[Saved entries]
BEGIN
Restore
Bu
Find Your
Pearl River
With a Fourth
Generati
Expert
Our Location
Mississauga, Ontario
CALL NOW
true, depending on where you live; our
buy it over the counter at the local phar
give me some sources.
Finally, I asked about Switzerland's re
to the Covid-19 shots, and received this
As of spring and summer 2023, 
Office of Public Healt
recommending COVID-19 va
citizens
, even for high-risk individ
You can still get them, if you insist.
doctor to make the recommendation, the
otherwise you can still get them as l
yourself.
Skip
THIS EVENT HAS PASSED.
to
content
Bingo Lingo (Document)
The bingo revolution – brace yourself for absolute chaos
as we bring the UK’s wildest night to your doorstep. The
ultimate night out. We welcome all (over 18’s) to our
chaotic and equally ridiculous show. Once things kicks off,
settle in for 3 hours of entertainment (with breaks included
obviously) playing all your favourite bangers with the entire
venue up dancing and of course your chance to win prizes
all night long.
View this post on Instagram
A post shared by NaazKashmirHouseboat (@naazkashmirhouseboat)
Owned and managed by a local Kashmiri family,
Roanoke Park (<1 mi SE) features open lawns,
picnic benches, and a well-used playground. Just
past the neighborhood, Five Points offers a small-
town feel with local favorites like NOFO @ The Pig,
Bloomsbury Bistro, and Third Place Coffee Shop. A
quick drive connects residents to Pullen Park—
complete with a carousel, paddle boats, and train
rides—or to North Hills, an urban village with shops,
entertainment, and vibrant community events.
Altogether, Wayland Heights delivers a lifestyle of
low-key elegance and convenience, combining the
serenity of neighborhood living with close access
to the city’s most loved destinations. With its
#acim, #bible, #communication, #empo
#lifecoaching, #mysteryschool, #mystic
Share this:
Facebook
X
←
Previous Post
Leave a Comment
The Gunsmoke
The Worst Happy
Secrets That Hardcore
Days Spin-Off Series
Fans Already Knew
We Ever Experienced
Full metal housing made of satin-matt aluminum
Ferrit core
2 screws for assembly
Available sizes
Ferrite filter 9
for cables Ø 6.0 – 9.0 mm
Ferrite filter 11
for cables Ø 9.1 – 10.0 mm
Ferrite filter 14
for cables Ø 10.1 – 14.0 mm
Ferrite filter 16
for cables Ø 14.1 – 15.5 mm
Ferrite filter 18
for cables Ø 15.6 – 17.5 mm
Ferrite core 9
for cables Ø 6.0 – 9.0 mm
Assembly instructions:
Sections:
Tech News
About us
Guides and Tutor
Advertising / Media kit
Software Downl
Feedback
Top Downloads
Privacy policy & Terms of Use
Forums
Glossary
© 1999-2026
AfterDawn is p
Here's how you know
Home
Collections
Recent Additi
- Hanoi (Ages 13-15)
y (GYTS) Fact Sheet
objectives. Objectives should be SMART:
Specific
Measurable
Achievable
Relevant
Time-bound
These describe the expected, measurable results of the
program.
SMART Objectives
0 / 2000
END
▸ WORK TO BE COMPLETED
The stretch of entries above that starts with the line containing "Our Location" and goes on through the line containing "Roanoke Park (<1" is to be transcribed exactly, and no other line is to be transcribed.

▸ RESULT OF THE EXERCISE
Our Location
Mississauga, Ontario
CALL NOW
true, depending on where you live; our
buy it over the counter at the local phar
give me some sources.
Finally, I asked about Switzerland's re
to the Covid-19 shots, and received this
As of spring and summer 2023, 
Office of Public Healt
recommending COVID-19 va
citizens
, even for high-risk individ
You can still get them, if you insist.
doctor to make the recommendation, the
otherwise you can still get them as l
yourself.
Skip
THIS EVENT HAS PASSED.
to
content
Bingo Lingo (Document)
The bingo revolution – brace yourself for absolute chaos
as we bring the UK’s wildest night to your doorstep. The
ultimate night out. We welcome all (over 18’s) to our
chaotic and equally ridiculous show. Once things kicks off,
settle in for 3 hours of entertainment (with breaks included
obviously) playing all your favourite bangers with the entire
venue up dancing and of course your chance to win prizes
all night long.
View this post on Instagram
A post shared by NaazKashmirHouseboat (@naazkashmirhouseboat)
Owned and managed by a local Kashmiri family,
Roanoke Park (<1 mi SE) features open lawns,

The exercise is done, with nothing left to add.